The simple one is “I would definitely start doing X or work towards Y if only I had the free time.” Be it writing or learning the guitar or whatever it may be.

But now given all the time inside this quarantine, how many have actually started such things?

It’s a confrontation of reality to sound perfectly dramatic, but there’s truth there. That what was stopping you wasn’t external, but rather internal.

(I say “you” but mean “me” as much as anyone else.)

There’s discomfort with the self. Things that could be swept away or distracted with going out or watching TV are now with you in your home, and ever more present.

How to deal with such things is outside the purview of this post. And again with things I’m qualified for, it only extends to myself. Which is true for everyone I think. Which is the crux of the issue.

The hinderances and truths of this is that it’s always been internal, and nobody external like myself can deal with it on your behalf.

Finding Another

Strange how a global pandemic shifts what you end up thinking about. One of mine is how explicit I’ve been in locating where someone is when I talk to them.

I think about how prefunctionary “how are you?” had become. It had become closer to “hello” than actually asking how someone was. You were supposed to reply to “Fine,” regardless of what was actually happening.
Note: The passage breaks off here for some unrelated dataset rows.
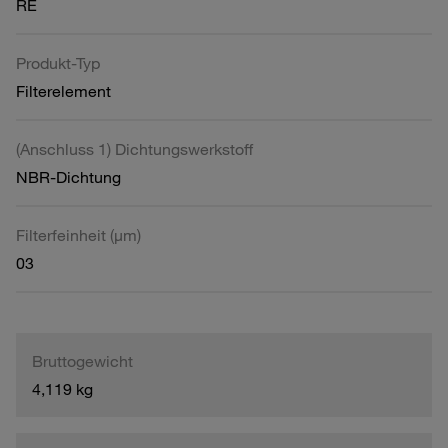
RE
Produkt-Typ
Filterelement
(Anschluss 1) Dichtungswerkstoff
NBR-Dichtung
Filterfeinheit (µm)
03
Bruttogewicht
4,119 kg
And that made sense for the most part. Generally, there wasn’t time or space to really deal with whatever was going on the interior.

But now to even have a conversation, I’m finding the desire to calibrate. And I think others are too. On the one layer, I feel the need to as I’m in a pretty good spot. Everyone is healthy, my foundations are stable, and I’m pretty used to a remote lifestyle. So it seems uncouth to talk as if everyone is in the same spot.

I wonder, however, if there’s an undercurrent for some. That being that we’ll realize that we rarely know where anyone is at any given time. That if we feel that we know then those are assumptions.

Maybe for most of life that’s close enough. We may perceive colors differently. You call it periwinkle, I call it purple. But we’re close enough to keep moving.

But this time we’re in, it much more tangible the nuances (or gulfs) of difference we’re all at. That we aren’t as together as we thought.

“Being in the ballpark” is a phrase to approximate a guess or realm of proximity. But maybe we’re realizing there’s a wide difference of experience sitting in the lower seats versus the nosebleed seats versus being in the dugout versus being at the pitcher’s mound.

Even a ballpark is a pretty big place.